> [Problem to solve]:
A single number is all that's needed: how many lines in the data contain the string "Radio".

Stored items from a collection:
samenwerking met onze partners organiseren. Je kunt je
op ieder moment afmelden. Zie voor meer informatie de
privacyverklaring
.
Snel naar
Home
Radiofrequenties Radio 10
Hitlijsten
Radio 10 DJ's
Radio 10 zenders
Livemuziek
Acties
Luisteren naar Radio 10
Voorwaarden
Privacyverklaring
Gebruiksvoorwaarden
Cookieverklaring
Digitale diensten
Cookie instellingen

> [The answer]:
4